Parent Context Access

Access ancestor elements' information during streaming transformation:

Transformer::from(xml)
    .on_with_context("//item", |node, ctx| {
        // Get parent element info
        if let Some(parent) = ctx.parent() {
            node.set_attribute("parent_name", &parent.name);
        }

        // Get path-based ID (e.g., "root/items/item[2]")
        let path = ctx.path_id();
        node.set_attribute("path", &format!("{}/item[{}]", path, ctx.position()));
    })
    .to_string()?;

XPath Streamability Check

Check if an XPath can be processed in a single streaming pass:

use fastxml::transform::{is_streamable, analyze_xpath_str, XPathAnalysis};

// Quick check
if is_streamable("//item[@id='1']") {
    println!("Single-pass streaming OK");
}

// Detailed analysis
match analyze_xpath_str("//item[last()]")? {
    XPathAnalysis::Streamable(_) => println!("Streamable"),
    XPathAnalysis::NotStreamable(reason) => {
        println!("Not streamable: {}", reason);
        // Output: "Not streamable: uses last() function which requires knowing total count"
    }
}

Fallback Control

By default, non-streamable XPath expressions return an error.
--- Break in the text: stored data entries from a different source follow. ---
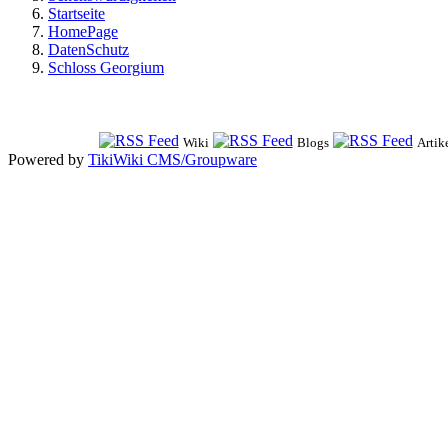
Startseite
HomePage
DatenSchutz
Schloss Georgium
Wiki
Blogs
Artik
Powered by
TikiWiki CMS/Groupware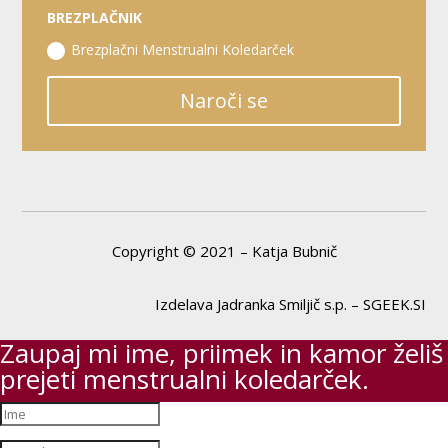
BREZPLAČNIK
Brezplačni Menstrualni Koledarček
Naroči se
Copyright © 2021 – Katja Bubnič
Izdelava Jadranka Smiljič s.p. – SGEEK.SI
Zaupaj mi ime, priimek in kamor želiš
prejeti menstrualni koledarček.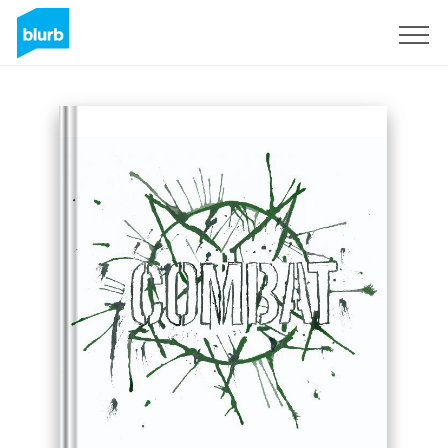
Registreren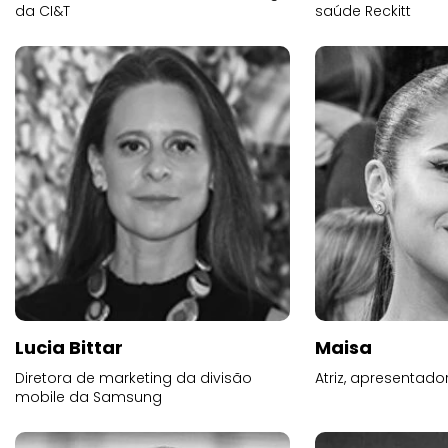
da CI&T
saúde Reckitt
Lucia Bittar
Maisa
Diretora de marketing da divisão
Atriz, apresentad
mobile da Samsung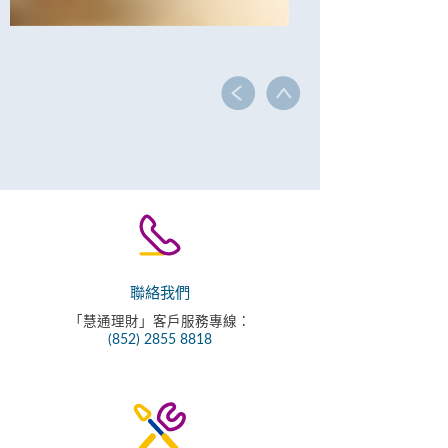
聯絡我們
「慧通理財」客戶服務專線：
(852) 2855 8818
Enable fallback for two-pass processing:

// Default: error on non-streamable XPath
let result = Transformer::from(xml)
    .on("//item[last()]", |_| {})
    .to_string();
// => Err(NotStreamable { ... })

// Enable fallback (loads entire document into memory)
let result = Transformer::from(xml)
    .allow_fallback()
    .on("//item[last()]", |_| {})
    .to_string()?;

Async Schema Resolution

Parse XSD schemas with async import/include resolution (requires tokio feature):

use fastxml::schema::{AsyncDefaultFetcher, Schema};

#[tokio::main]
async fn main() -> fastxml::error::Result<()> {
    let xsd_content = std::fs::read("schema.xsd")?;

    // Create async fetcher
    let fetcher = AsyncDefaultFetcher::new()?;

    // Build the schema, resolving imports asynchronously
    let schema = Schema::builder()
        .add("http://example.com/schema.xsd", xsd_content)
        .resolve_with_async(&fetcher)
        .await?;

    println!("Parsed {} types", schema.types.len());
    Ok(())
}

Schema::builder() takes one or more .add(uri, bytes) sources; finish with .resolve() (no network), .resolve_with(&fetcher), or .resolve_with_async(&fetcher).

The async resolver:

  • Fetches imported schemas asynchronously via HTTP
  • Resolves nested imports (A → B → C)
  • Detects circular dependencies

See examples/async_schema_resolution.rs for more examples.

Schema Validation

All validation goes through one Validator front door: the input type selects the engine (&XmlDocument → DOM, &str/&[u8]/reader → streaming), .schema(..) supplies an explicit schema (or it is resolved from xsi:schemaLocation), and run() returns a Report.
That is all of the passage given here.